Coupled quantum dots as quantum gates

TL;DR

This paper explores a novel quantum gate mechanism using electron spins in coupled semiconductor quantum dots, analyzing exchange interactions and methods to suppress dephasing for quantum computing applications.

Contribution

It introduces a detailed theoretical model of spin-based quantum gates in coupled quantum dots, including exchange coupling calculations and dephasing suppression techniques.

Findings

Exchange coupling J varies with magnetic and electric fields and inter-dot distance.

J changes sign at a finite magnetic field, causing a magnetization jump.

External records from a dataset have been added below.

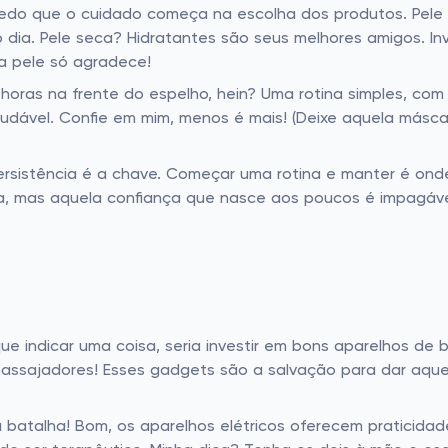
edo que o cuidado começa na escolha dos produtos. Pele o
 dia. Pele seca? Hidratantes são seus melhores amigos. In
a pele só agradece!
oras na frente do espelho, hein? Uma rotina simples, com 
udável. Confie em mim, menos é mais! (Deixe aquela máscar
ersistência é a chave. Começar uma rotina e manter é on
ia, mas aquela confiança que nasce aos poucos é impagáve
ue indicar uma coisa, seria investir em bons aparelhos de
massajadores! Esses gadgets são a salvação para dar aque
 batalha! Bom, os aparelhos elétricos oferecem praticidade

Dephasing from nuclear spins can be reduced by polarization and magnetic fields.

Abstract

We consider a new quantum gate mechanism based on electron spins in coupled semiconductor quantum dots. Such gates provide a general source of spin entanglement and can be used for quantum computers. We determine the exchange coupling J in the effective Heisenberg model as a function of magnetic (B) and electric fields, and of the inter-dot distance (a) within the Heitler-London approximation of molecular physics. This result is refined by using sp-hybridization, and by the Hund-Mulliken molecular-orbit approach which leads to an extended Hubbard description for the two-dot system that shows a remarkable dependence on B and a due to the long-range Coulomb interaction. We find that the exchange J changes sign at a finite field (leading to a pronounced jump in the magnetization) and then decays exponentially. The magnetization and the spin susceptibilities of the coupled dots are calculated. We show that the dephasing due to nuclear spins in GaAs can be strongly suppressed by dynamical nuclear spin polarization and/or by magnetic fields.